Start of RECORDS SHOWN

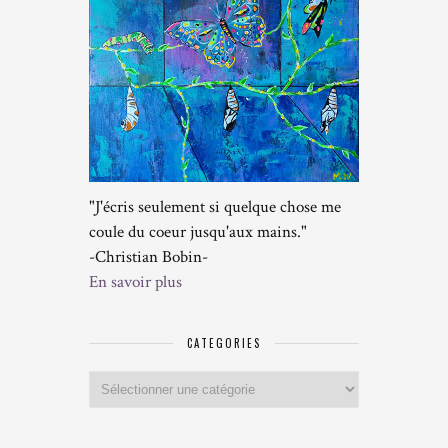
"J'écris seulement si quelque chose me
coule du coeur jusqu'aux mains."
-Christian Bobin-
En savoir plus
CATEGORIES
Categories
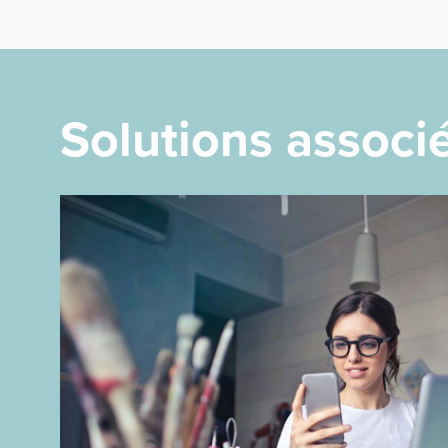
Solutions associ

End of RECORDS SHOWN

→ WHAT THE EXERCISE ASKS: Please return exactly, and only, the lines from the one containing "coule du coeur" through the end of the records, with both end lines kept and every picture dropped.

→ ANSWER BELOW:
coule du coeur jusqu'aux mains."
-Christian Bobin-
En savoir plus
CATEGORIES
Categories
Solutions associ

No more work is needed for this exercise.